Image1. That you had Lord Lawson on at all: Lawson is not a climate scientist, he is an ex-politician.  He has published no peer-reviewed science on climate change.  His Global Warming Policy Foundation actively lobby for pro-fossil fuel policies, for the eradication of policy and legislation on climate change. They refuse to reveal the sources of their funding, while somehow taking advantage of charitable status.  What are his evidence-based claims to be a credible commentator on this subject?

2. “Nobody knows”: on several occasions, Lord Lawson stated, in relation to the science on climate change, that “nobody knows”, referring to climate science as “this extremely speculative and uncertain area”.  This is grossly misleading; as the reports above show, there is a clear consensus that human activity is affecting the climate.  He stated on Today “I don’t blame the scientists for not knowing … I just blame them for saying they know when they don’t”.  Climate scientists always present their findings in degrees of certainty, degrees of likelihood, never in terms of certainty.  That’s because they are scientists, not idealogues. To present a proper assessment of evidence as “not knowing” does us all great disservice.

3. Cherry picking: Lord Lawson stated that there has been no increase in extreme weather events, taking as his example tropical storms, stating that “last year was unusually quiet” for tropical storms.  Yet no mention of 2013 being the hottest year in Australia since records began, or recent floods in Thailand or the US, melting permafrost in Siberia and Alaska, to mention just a few. To pick tropical storm activity in one year is cherrypicking.  Anyway, as seen with Typhoon Haiyan, the intensity of those storms is increasing.  

4. The ‘Pause’ myth: He stated that there has been “no recorded warming over the last 15-17 years”, a myth promoted by climate-change deniers.  He cited the latest IPCC report as agreeing with him, but the IPCC report was actually very clear on this: 90% of warmth is being absorbed by the world’s oceans, and Sir Brian Hoskins tried to spell this out. Lord Lawson would not listen to him and your interviewer let him get away with his dismissal.  In fact, the temperature of the world’s oceans is rising sharply as they absorb the equivalent of, according to Skeptical Science, 12 Hiroshima bombs per second, with impacts on sea level, marine life and the oceans’ acidity levels, which are at their highest for over 300 million years.  

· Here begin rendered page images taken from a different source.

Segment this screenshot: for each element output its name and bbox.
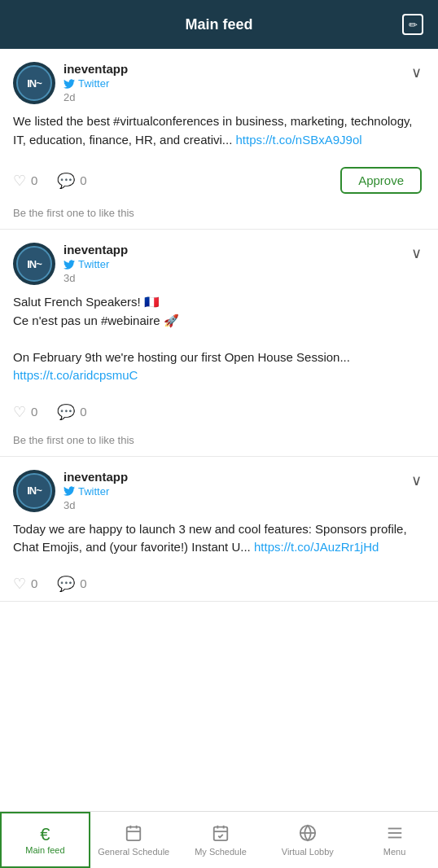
general-schedule-icon (125, 824, 142, 845)
source-label-1: Twitter (78, 77, 109, 90)
nav-item-general-schedule[interactable]: General Schedule (90, 812, 177, 868)
like-count-1: 0 (31, 173, 37, 187)
feed-actions-1: ♡ 0 💬 0 Approve (13, 159, 425, 202)
comment-icon-3: 💬 (57, 575, 75, 593)
account-name-3: ineventapp (64, 470, 128, 484)
feed-item-2-left: IN~ ineventapp Twitter 3d (13, 243, 128, 285)
account-time-3: 3d (64, 499, 128, 511)
bottom-nav: € Main feed General Schedule My Schedule (0, 811, 438, 868)
like-count-2: 0 (31, 405, 37, 419)
menu-label: Menu (383, 848, 406, 857)
feed-actions-2: ♡ 0 💬 0 (13, 395, 425, 429)
main-feed: IN~ ineventapp Twitter 2d ∨ We listed th… (0, 49, 438, 663)
avatar-inner-3: IN~ (16, 473, 52, 509)
comment-count-1: 0 (80, 173, 86, 187)
account-name-1: ineventapp (64, 62, 128, 76)
account-source-1: Twitter (64, 77, 128, 90)
like-action-3[interactable]: ♡ 0 (13, 575, 37, 593)
heart-icon-2: ♡ (13, 403, 26, 421)
feed-actions-left-3: ♡ 0 💬 0 (13, 575, 87, 593)
feed-item-2-header: IN~ ineventapp Twitter 3d ∨ (13, 243, 425, 285)
heart-icon-3: ♡ (13, 575, 26, 593)
like-count-3: 0 (31, 576, 37, 590)
comment-icon-1: 💬 (57, 172, 75, 190)
feed-text-2: Salut French Speakers! 🇫🇷Ce n'est pas un… (13, 295, 350, 364)
general-schedule-label: General Schedule (98, 848, 169, 857)
avatar-1: IN~ (13, 62, 55, 104)
feed-actions-left-1: ♡ 0 💬 0 (13, 172, 87, 190)
feed-item-1-left: IN~ ineventapp Twitter 2d (13, 62, 128, 104)
comment-action-1[interactable]: 💬 0 (57, 172, 86, 190)
like-action-2[interactable]: ♡ 0 (13, 403, 37, 421)
like-label-2: Be the first one to like this (13, 429, 425, 456)
comment-action-3[interactable]: 💬 0 (57, 575, 86, 593)
nav-item-my-schedule[interactable]: My Schedule (177, 812, 265, 868)
feed-actions-left-2: ♡ 0 💬 0 (13, 403, 87, 421)
svg-rect-0 (127, 826, 141, 840)
my-schedule-icon (212, 824, 230, 845)
twitter-icon-2 (64, 259, 75, 270)
feed-link-1[interactable]: https://t.co/nSBxA9J9ol (235, 133, 361, 147)
heart-icon-1: ♡ (13, 172, 26, 190)
account-source-3: Twitter (64, 485, 128, 498)
feed-account-info-1: ineventapp Twitter 2d (64, 62, 128, 103)
nav-item-virtual-lobby[interactable]: Virtual Lobby (264, 812, 351, 868)
comment-count-2: 0 (80, 405, 86, 419)
twitter-icon-3 (64, 485, 75, 497)
like-label-1: Be the first one to like this (13, 202, 425, 229)
feed-account-info-2: ineventapp Twitter 3d (64, 243, 128, 284)
feed-content-3: Today we are happy to launch 3 new and c… (13, 520, 425, 557)
feed-item-3-left: IN~ ineventapp Twitter 3d (13, 470, 128, 512)
menu-icon (386, 824, 404, 845)
feed-link-3[interactable]: https://t.co/JAuzRr1jHd (254, 540, 379, 554)
feed-item-3: IN~ ineventapp Twitter 3d ∨ Today we are… (0, 457, 438, 602)
comment-action-2[interactable]: 💬 0 (57, 403, 86, 421)
edit-icon[interactable] (402, 14, 423, 35)
feed-item-1: IN~ ineventapp Twitter 2d ∨ We listed th… (0, 49, 438, 230)
feed-link-2[interactable]: https://t.co/aridcpsmuC (13, 368, 138, 382)
source-label-3: Twitter (78, 485, 109, 498)
feed-content-2: Salut French Speakers! 🇫🇷Ce n'est pas un… (13, 293, 425, 385)
approve-button-1[interactable]: Approve (340, 167, 422, 194)
feed-item-2: IN~ ineventapp Twitter 3d ∨ Salut French… (0, 230, 438, 457)
avatar-2: IN~ (13, 243, 55, 285)
svg-rect-4 (214, 826, 228, 840)
my-schedule-label: My Schedule (195, 848, 247, 857)
feed-item-1-header: IN~ ineventapp Twitter 2d ∨ (13, 62, 425, 104)
chevron-down-2[interactable]: ∨ (408, 243, 425, 264)
comment-icon-2: 💬 (57, 403, 75, 421)
feed-item-3-header: IN~ ineventapp Twitter 3d ∨ (13, 470, 425, 512)
feed-account-info-3: ineventapp Twitter 3d (64, 470, 128, 511)
virtual-lobby-icon (299, 824, 317, 845)
avatar-inner-1: IN~ (16, 65, 52, 101)
like-action-1[interactable]: ♡ 0 (13, 172, 37, 190)
nav-item-main-feed[interactable]: € Main feed (0, 812, 90, 868)
main-feed-label: Main feed (25, 846, 64, 855)
chevron-down-1[interactable]: ∨ (408, 62, 425, 83)
comment-count-3: 0 (80, 576, 86, 590)
account-time-1: 2d (64, 91, 128, 103)
feed-content-1: We listed the best #virtualconferences i… (13, 112, 425, 149)
chevron-down-3[interactable]: ∨ (408, 470, 425, 491)
header-title: Main feed (185, 16, 252, 33)
feed-actions-3: ♡ 0 💬 0 (13, 567, 425, 601)
source-label-2: Twitter (78, 258, 109, 270)
main-feed-icon: € (40, 826, 50, 844)
avatar-3: IN~ (13, 470, 55, 512)
avatar-inner-2: IN~ (16, 246, 52, 282)
account-source-2: Twitter (64, 258, 128, 270)
nav-item-menu[interactable]: Menu (351, 812, 438, 868)
account-name-2: ineventapp (64, 243, 128, 256)
virtual-lobby-label: Virtual Lobby (282, 848, 334, 857)
header: Main feed (0, 0, 438, 49)
account-time-2: 3d (64, 272, 128, 284)
twitter-icon-1 (64, 78, 75, 90)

5. Unrealistic impartiality: you do not give airtime to holocaust deniers. Your own website says that ‘Deniers dismiss all assertions that the Holocaust took place as conscious fabrications, or as psychotic delusions’ – about on a par with the dismissal of scientific method and a huge mass of evidence about climate change. You (rightly) actively promote mass vaccination rather than give a ‘balanced’ platform to those who jeopardise children’s health. Impartiality is not itself an unbiased position, as you well know. 

ImageI usually enjoy the Today Programme, but yesterday I could have hurled my radio from the window into the swollen river outside my door.  There is no need for “balance” in pieces about climate change. The BBC has a duty to reflect reality, rather than allowing dinosaurs like Lord Lawson to fill the airwaves with unscientific and deeply-irresponsible views. Instead, more of Sir Brian and those like him, who know what they are talking about and present their position with honour and evidence.